El Encuentro
Capítulo 1
David Tollander, un hombre de 30 años con amplia experiencia como asesino profesional, se destacaba en la clandestina industria de A.E.S. —Asesinos Encubiertos Solventes—, donde solo los mejores lograban sobrevivir. Como muchos de sus colegas, David era atractivo, un requisito indispensable en ese mundo. Medía 1,85 metros, tenía el cabello castaño con una pigmentación rubia natural, y sus ojos, azules como el hielo, brillaban con la vitalidad de un manantial. Su cuerpo, musculoso y fornido, destacaba bajo cualquier traje que llevara, y para agregar a su atractivo, era ligeramente velludo en las cantidades perfectas y en los lugares precisos, lo que, lejos de ser desagradable, acentuaba su masculinidad.

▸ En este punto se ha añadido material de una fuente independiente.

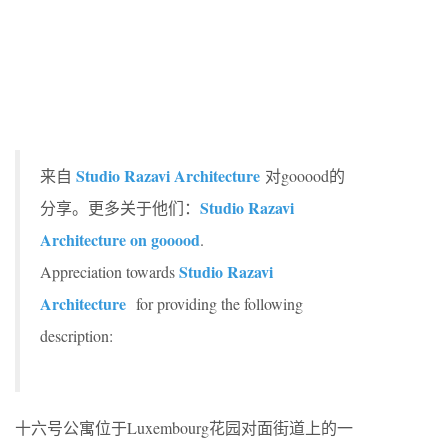
Studio Razavi Architecture
来自
对gooood的
Studio Razavi
分享。更多关于他们：
Architecture on gooood
.
Studio Razavi
Appreciation towards
Architecture
for providing the following
description:
十六号公寓位于Luxembourg花园对面街道上的一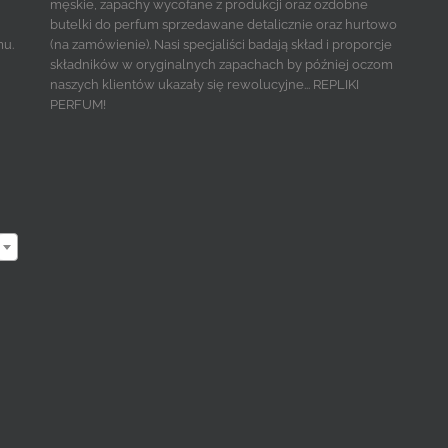
męskie, zapachy wycofane z produkcji oraz ozdobne
butelki do perfum sprzedawane detalicznie oraz hurtowo
mu.
(na zamówienie). Nasi specjaliści badają skład i proporcje
składników w oryginalnych zapachach by później oczom
naszych klientów ukazały się rewolucyjne... REPLIKI
PERFUM!
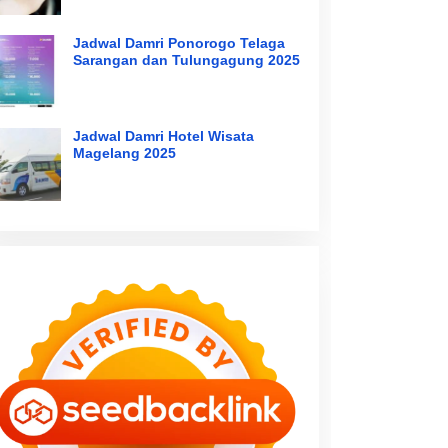
Jadwal Damri Ponorogo Telaga
Sarangan dan Tulungagung 2025
Jadwal Damri Hotel Wisata
Magelang 2025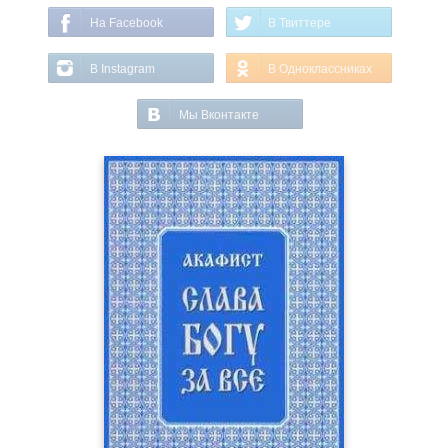
На Facebook
В Твиттере
В Instagram
В Одноклассниках
Мы Вконтакте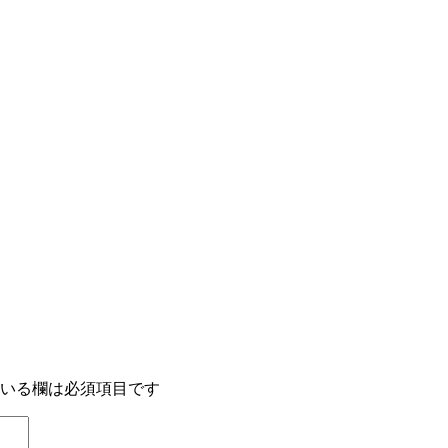
いる欄は必須項目です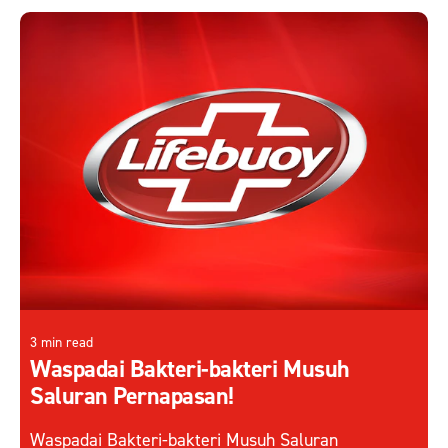
3 min read
Waspadai Bakteri-bakteri Musuh
Saluran Pernapasan!
Waspadai Bakteri-bakteri Musuh Saluran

Además de ser atractivos, los asesinos de A.E.S. debían tener un alto coeficiente intelectual. David, con un IQ de 140, rozaba el límite para ser considerado un genio, de no ser por eso 10 puntos faltantes. Aunque no alcanzaba esa etiqueta, no tenía nada que envidiar a quienes sí lo eran. La infiltración era una habilidad esencial: debían poder pasar de ser un millonario con traje, a un humilde barrendero tratando de colarse en un club nocturno por unos tragos. David incluso había fingido ser un mendigo en múltiples ocasiones para cumplir con sus misiones.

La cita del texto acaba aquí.